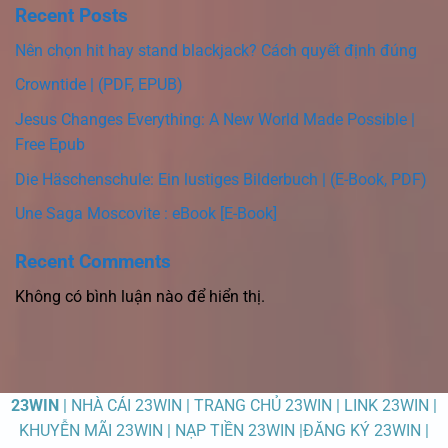
Recent Posts
Nên chọn hit hay stand blackjack? Cách quyết định đúng
Crowntide | (PDF, EPUB)
Jesus Changes Everything: A New World Made Possible |
Free Epub
Die Häschenschule: Ein lustiges Bilderbuch | (E-Book, PDF)
Une Saga Moscovite : eBook [E-Book]
Recent Comments
Không có bình luận nào để hiển thị.
23WIN
| NHÀ CÁI 23WIN | TRANG CHỦ 23WIN | LINK 23WIN |
KHUYỄN MÃI 23WIN | NẠP TIỀN 23WIN |ĐĂNG KÝ 23WIN |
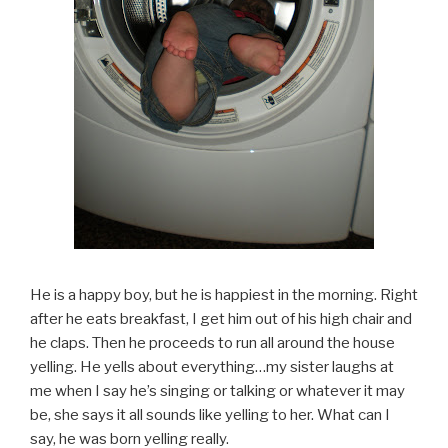
He is a happy boy, but he is happiest in the morning. Right
after he eats breakfast, I get him out of his high chair and
he claps. Then he proceeds to run all around the house
yelling. He yells about everything…my sister laughs at
me when I say he’s singing or talking or whatever it may
be, she says it all sounds like yelling to her. What can I
say, he was born yelling really.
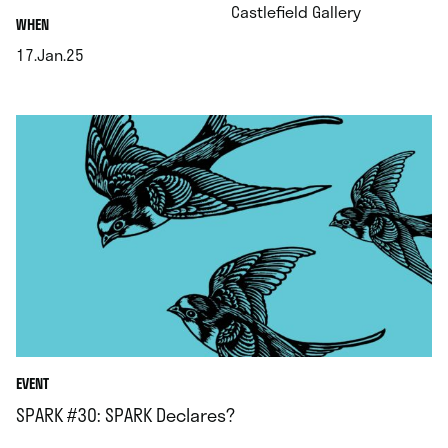
.
Castlefield Gallery
.
WHEN
17.Jan.25
.
EVENT
SPARK #30: SPARK Declares?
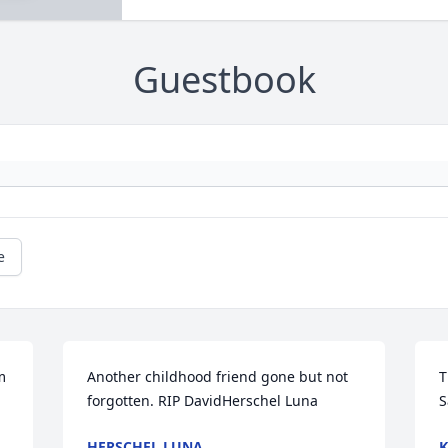
Guestbook
e
 
Another childhood friend gone but not 
T
forgotten. RIP DavidHerschel Luna
S
HERSCHEL LUNA
K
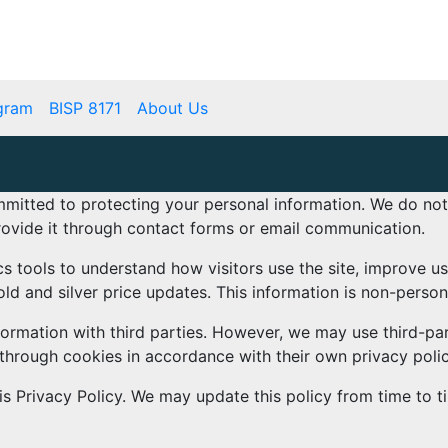
mbps.pk
BISP 8171 New Payment
gram
BISP 8171
About Us
mmitted to protecting your personal information. We do no
rovide it through contact forms or email communication.
s tools to understand how visitors use the site, improve u
d and silver price updates. This information is non-perso
nformation with third parties. However, we may use third-par
 through cookies in accordance with their own privacy polic
s Privacy Policy. We may update this policy from time to t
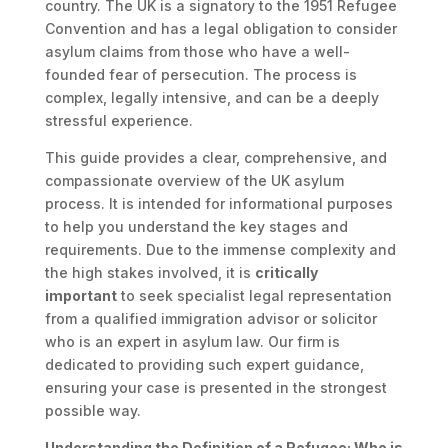
country. The UK is a signatory to the 1951 Refugee
Convention and has a legal obligation to consider
asylum claims from those who have a well-
founded fear of persecution. The process is
complex, legally intensive, and can be a deeply
stressful experience.
This guide provides a clear, comprehensive, and
compassionate overview of the UK asylum
process. It is intended for informational purposes
to help you understand the key stages and
requirements. Due to the immense complexity and
the high stakes involved, it is
critically
important
to seek specialist legal representation
from a qualified immigration advisor or solicitor
who is an expert in asylum law. Our firm is
dedicated to providing such expert guidance,
ensuring your case is presented in the strongest
possible way.
Understanding the Definition of a Refugee: Who is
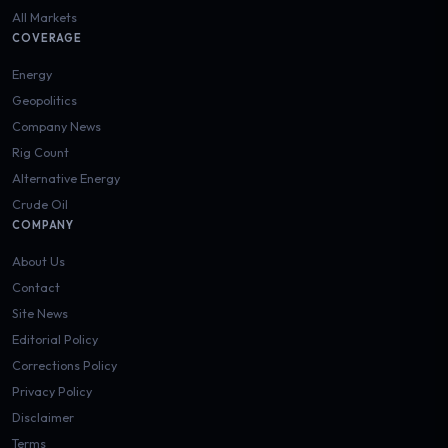
All Markets
COVERAGE
Energy
Geopolitics
Company News
Rig Count
Alternative Energy
Crude Oil
COMPANY
About Us
Contact
Site News
Editorial Policy
Corrections Policy
Privacy Policy
Disclaimer
Terms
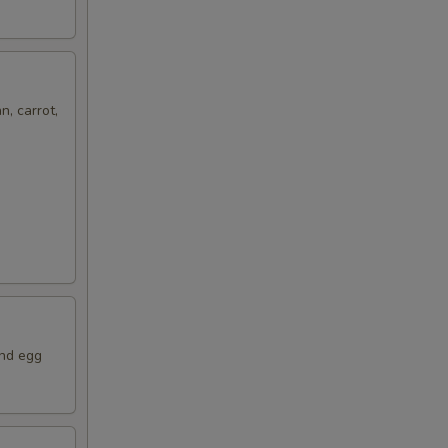
n, carrot,
and egg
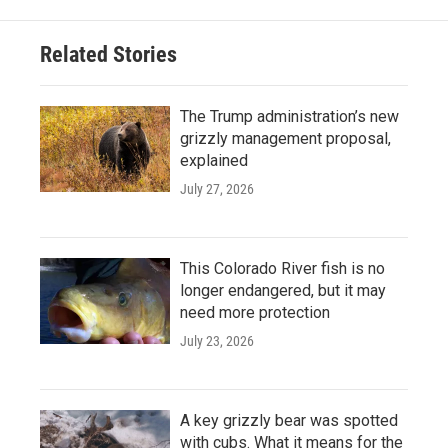
Related Stories
The Trump administration’s new
grizzly management proposal,
explained
July 27, 2026
This Colorado River fish is no
longer endangered, but it may
need more protection
July 23, 2026
A key grizzly bear was spotted
with cubs. What it means for the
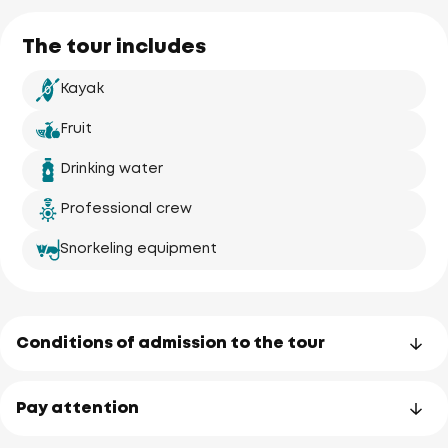
Ao Po Grand 
The tour includes
Marina
Kayak
Fruit
Koh Naka
(Naka Yai)
Drinking water
Professional crew
Snorkeling equipment
Koh Naka No
Elephant
uary
Conditions of admission to the tour
Pay attention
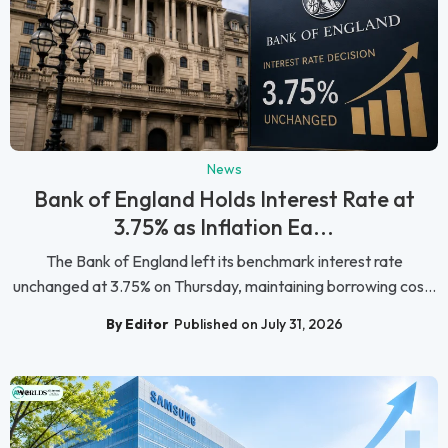
News
Bank of England Holds Interest Rate at
3.75% as Inflation Ea...
The Bank of England left its benchmark interest rate
unchanged at 3.75% on Thursday, maintaining borrowing cos...
By Editor
Published on July 31, 2026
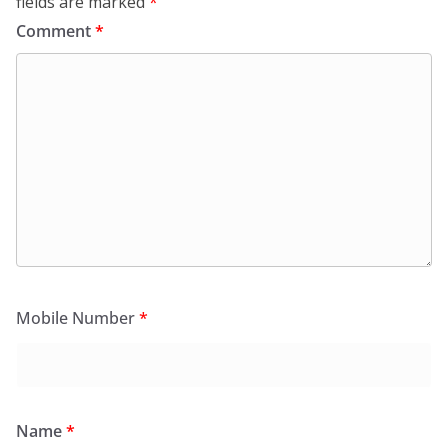
fields are marked
*
Comment
*
Mobile Number
*
Name
*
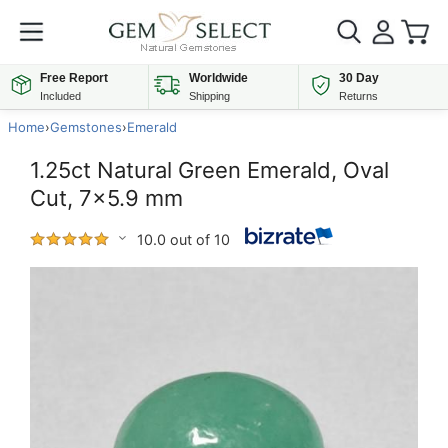
Free Report
Worldwide
30 Day
Included
Shipping
Returns
Home
›
Gemstones
›
Emerald
1.25ct Natural Green Emerald, Oval
Cut, 7x5.9 mm
10.0 out of 10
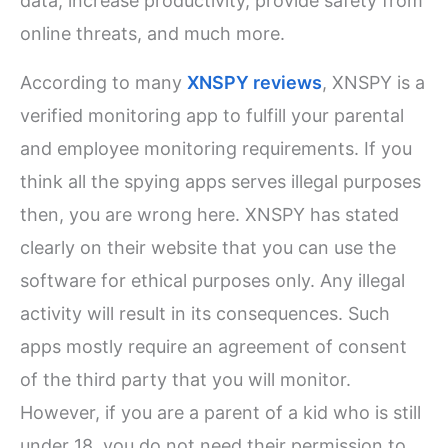
data, increase productivity, provide safety from
online threats, and much more.
According to many
XNSPY reviews
, XNSPY is a
verified monitoring app to fulfill your parental
and employee monitoring requirements. If you
think all the spying apps serves illegal purposes
then, you are wrong here. XNSPY has stated
clearly on their website that you can use the
software for ethical purposes only. Any illegal
activity will result in its consequences. Such
apps mostly require an agreement of consent
of the third party that you will monitor.
However, if you are a parent of a kid who is still
under 18, you do not need their permission to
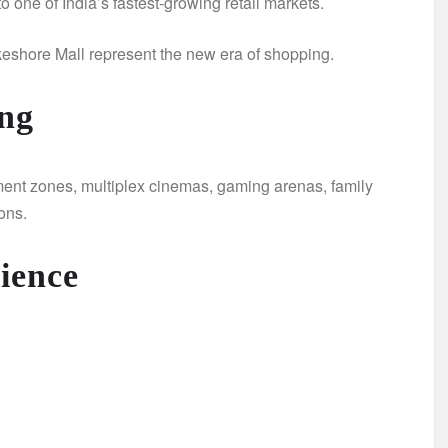
 one of India’s fastest-growing retail markets.
keshore Mall represent the new era of shopping.
ng
nment zones, multiplex cinemas, gaming arenas, family
ons.
ience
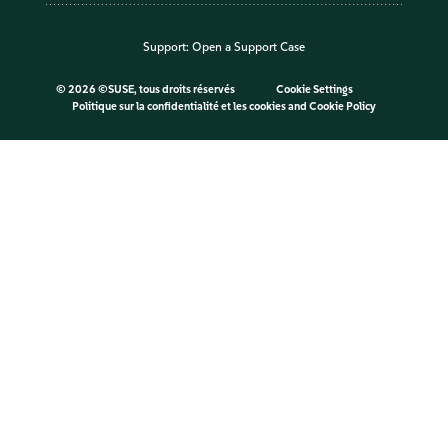
Support:
Open a Support Case
©
2026 ©SUSE, tous droits réservés
Cookie Settings
Politique sur la confidentialité et les cookies
and
Cookie Policy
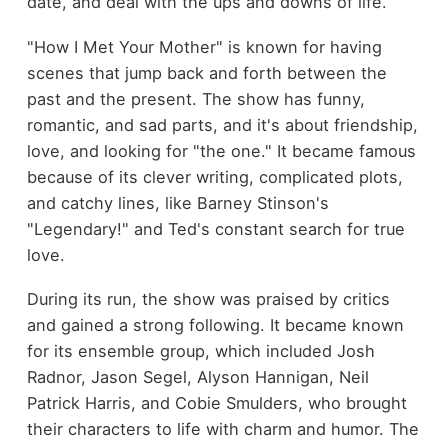
date, and deal with the ups and downs of life.
"How I Met Your Mother" is known for having
scenes that jump back and forth between the
past and the present. The show has funny,
romantic, and sad parts, and it's about friendship,
love, and looking for "the one." It became famous
because of its clever writing, complicated plots,
and catchy lines, like Barney Stinson's
"Legendary!" and Ted's constant search for true
love.
During its run, the show was praised by critics
and gained a strong following. It became known
for its ensemble group, which included Josh
Radnor, Jason Segel, Alyson Hannigan, Neil
Patrick Harris, and Cobie Smulders, who brought
their characters to life with charm and humor. The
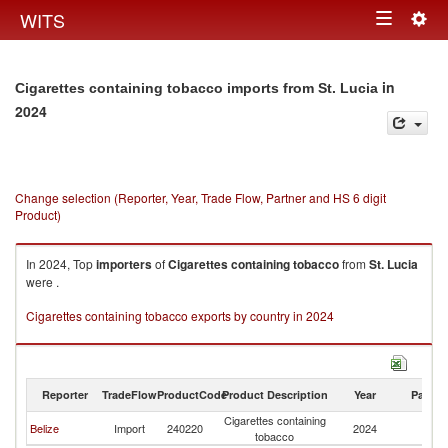
Togg
WITS
Toggle
navig
navigation
in
Cigarettes containing tobacco imports from St. Lucia
2024
Change selection (Reporter, Year, Trade Flow, Partner and HS 6 digit
Product)
In 2024, Top
importers
of
Cigarettes containing tobacco
from
St. Lucia
were .
Cigarettes containing tobacco exports by country in 2024
Reporter
TradeFlow
ProductCode
Product Description
Year
Partne
Cigarettes containing
St
Belize
Import
240220
2024
tobacco
Lu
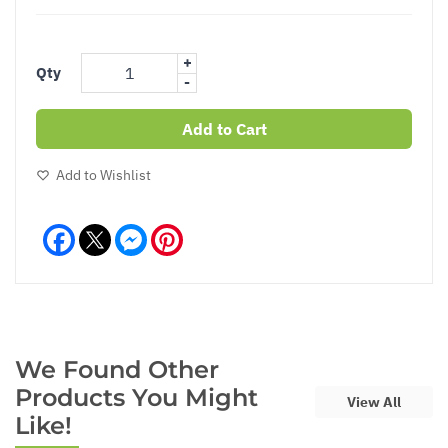
+
Qty
-
Add to Cart
Add to Wishlist
Facebook
Messenger
Pinterest
We Found Other
Products You Might
View All
Like!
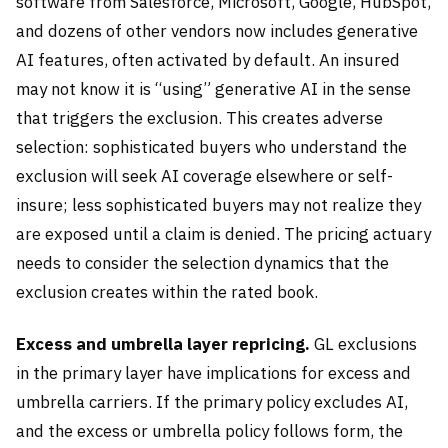
software from Salesforce, Microsoft, Google, HubSpot,
and dozens of other vendors now includes generative
AI features, often activated by default. An insured
may not know it is “using” generative AI in the sense
that triggers the exclusion. This creates adverse
selection: sophisticated buyers who understand the
exclusion will seek AI coverage elsewhere or self-
insure; less sophisticated buyers may not realize they
are exposed until a claim is denied. The pricing actuary
needs to consider the selection dynamics that the
exclusion creates within the rated book.
Excess and umbrella layer repricing.
GL exclusions
in the primary layer have implications for excess and
umbrella carriers. If the primary policy excludes AI,
and the excess or umbrella policy follows form, the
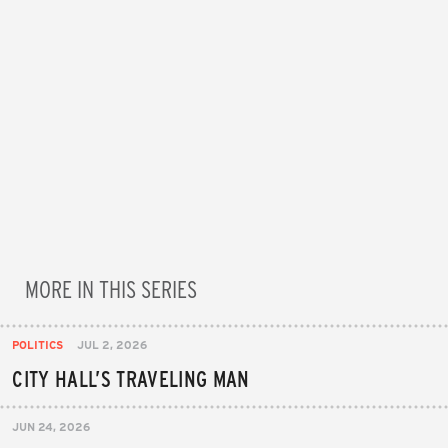
MORE IN THIS SERIES
POLITICS
JUL 2, 2026
CITY HALL’S TRAVELING MAN
JUN 24, 2026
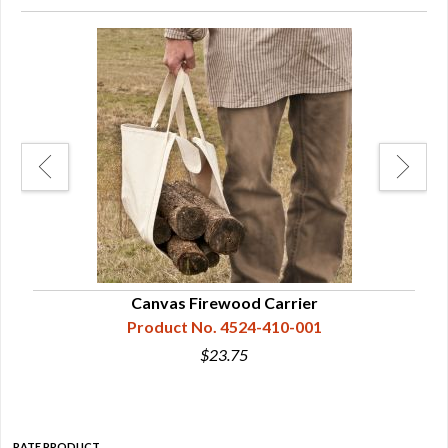
Canvas Firewood Carrier
Product No. 4524-410-001
$23.75
RATE PRODUCT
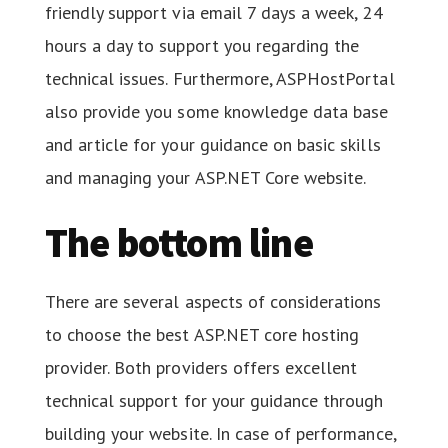
friendly support via email 7 days a week, 24
hours a day to support you regarding the
technical issues. Furthermore, ASPHostPortal
also provide you some knowledge data base
and article for your guidance on basic skills
and managing your ASP.NET Core website.
The bottom line
There are several aspects of considerations
to choose the best ASP.NET core hosting
provider. Both providers offers excellent
technical support for your guidance through
building your website. In case of performance,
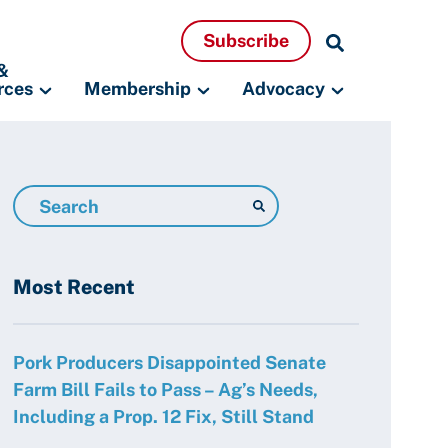
Search
Subscribe
Resources
&
rces
Membership
Advocacy
Search
Resources
Most Recent
Pork Producers Disappointed Senate
Farm Bill Fails to Pass – Ag’s Needs,
Including a Prop. 12 Fix, Still Stand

:: Problem requirements ::
Search the records for lines holding the word "England", then copy each line you find.

:: Output below ::
Bank of England Holds Interest Rate at
The Bank of England left its benchmark interest rate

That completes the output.